TASK INSTRUCTIONS
Output the line containing "Promociones" and all subsequent lines of the listing below, copied exactly, with no other lines.

SUPPLIED ENTRIES
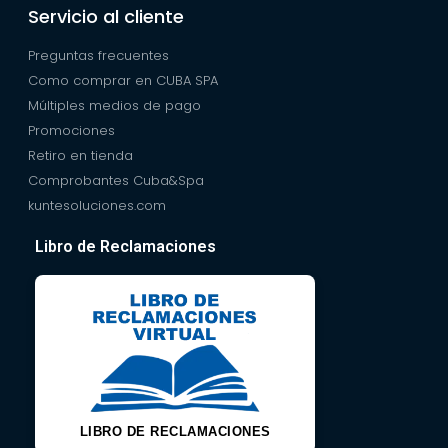
Servicio al cliente
Preguntas frecuentes
Como comprar en CUBA SPA
Múltiples medios de pago
Promociones
Retiro en tienda
Comprobantes Cuba&Spa
kuntesoluciones.com
Libro de Reclamaciones
LIBRO DE RECLAMACIONES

RESPONSE
Promociones
Retiro en tienda
Comprobantes Cuba&Spa
kuntesoluciones.com
Libro de Reclamaciones
LIBRO DE RECLAMACIONES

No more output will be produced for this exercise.